An ear of fresh sweet corn is one of the joys of summer, but it represents a small fraction of the more than 10 billion bushels of corn produced in the United States in 2012. Although corn yields increased slowly from 1870 to World War II (1.1 billion to 2.2 billion), the advent of war and the resulting manpower shortage encouraged the use of technology to rapidly increase production. J.L Anderson, a leading historian of the agrarian Midwest, has pointed to the close relationship between corn and cattle and argued that in the immediate post-war period, too, “farmers decreased production costs by substituting machines for labor, used pesticides to destroy weed and insect pests that were obstacles to high crop yields and livestock gains, fertilized fields with chemicals, installed automated feeding systems, and added feed supplements that accelerated animals’ ability to absorb nutrients and calories.” Without nitrogen-based fertilizer (pioneered by German scientist Fritz Haber), mechanical harvesting equipment and hybrid corn (advanced by Vice President and Agriculture Secretary Henry Wallace) this unprecedented growth would not have been possible. Later, in the mid-1990s, genetically modified organisms, developed by corporations like Monsanto, came to represent more than 75% of the acreage devoted to the production of corn. Today corn plays an ever-present role in our lives.
Scientific advancements to increase corn yields have made it easier to feed a growing population in the United States and the world, but these changes have also meant the industrialization of the food systems which bring food from the farmer’s field to our plates. These advancements have transformed corn into a primary ingredient in the cattle, poultry and pork feed and the ethanol used in gasoline . Indeed, corn used for fuel alcohol production increased from less than 1% of total U .S. domestic corn use in 1980-81 to almost 25% in 2007-08.
Corn’s omnipotence today owes much to federal government policy. In the 1970s government farm policy increased subsidies for corn farmers, making corn less expensive. Although processors began converting corn starch into high fructose corn syrup (HFCS) in the 1940s and 1950s as a cheap alternative to sugar, it was only in the 1970s when they began using it in large quantities. In 1980, Coca-Cola, for instance, began using HFCS in soft drinks; by 1984 both Coke and Pepsi no longer used sugar at all. Using HFCS rather than sugar has kept the price of the product down, but both HFCS and sugar have the same number of calories. Consumption of soda in America has skyrocketed since the 1960s, when soda manufacturers sold their product in 6 ½ ounce bottles; today, their bottles contain 20 ounces. Over the past 25 years, for instance, American per capita consumption of soda per year has grown from 28 gallons to nearly 45 gallons.
The revolution in corn production has also affected cattle feeding and the modern beef diet. Modern beef factories congregated on the southern plains in western Kansas hold as many as 100,000 cattle in confined feedlots in contrast to the late 19th century feedlots which rarely contained more than 1,000 head.
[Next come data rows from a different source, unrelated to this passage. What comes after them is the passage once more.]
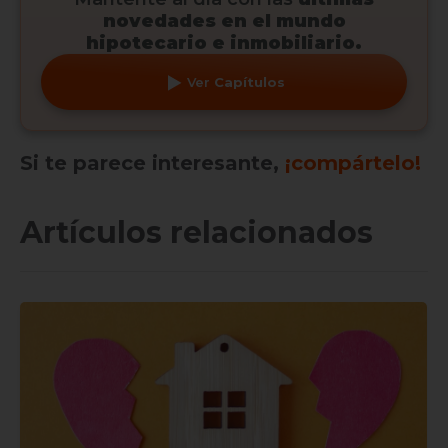
novedades en el mundo
hipotecario e inmobiliario.
Ver
Capítulos
Si te parece interesante,
¡compártelo!
Artículos relacionados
Cattle in today’s giant feedlots are fattened for about six months on cheap, surplus corn, protein supplements and drugs, including antibiotics and growth hormones, in order to reach a “finished” weight of 1,250 pounds because those raised solely on grass take longer to reach slaughter weight, and the modern meat industry wants to extinguish a beef calf’s life at 14-16 months, as opposed to the life span of 4-5 years in the early 20th century.
Ironically, corn growers have not benefitted from the increased yields that scientific breakthroughs and subsidies have made possible. Growers are often plagued by overproduction, which leads to lower commodity prices and little or no profit. They sell their corn primarily to a few large processors, which process it for use in soda, animal feed, and ethanol.